_Exercise description_.
Only the lines with the string "Digital" are needed; return each of them from the entries below.

Supplied data below:

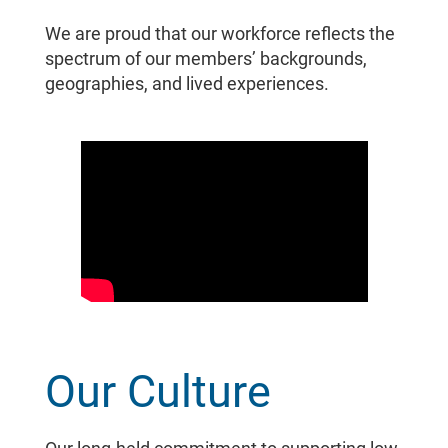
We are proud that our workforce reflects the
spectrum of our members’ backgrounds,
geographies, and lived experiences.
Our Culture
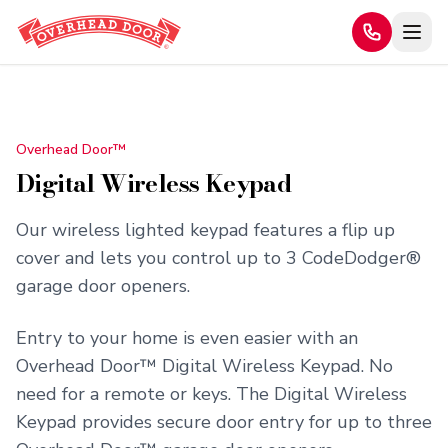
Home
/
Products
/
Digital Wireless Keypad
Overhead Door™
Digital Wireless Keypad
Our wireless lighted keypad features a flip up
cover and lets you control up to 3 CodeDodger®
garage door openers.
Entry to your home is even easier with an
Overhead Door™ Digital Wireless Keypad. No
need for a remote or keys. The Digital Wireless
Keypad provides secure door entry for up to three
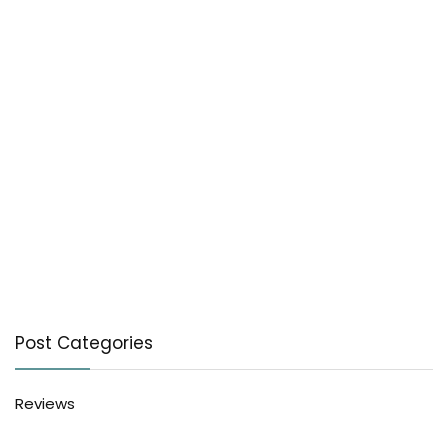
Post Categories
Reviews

End of Supplied data.

_Written response_.
Digital Wireless Keypad
Digital Wireless Keypad
Overhead Door™ Digital Wireless Keypad. No
need for a remote or keys. The Digital Wireless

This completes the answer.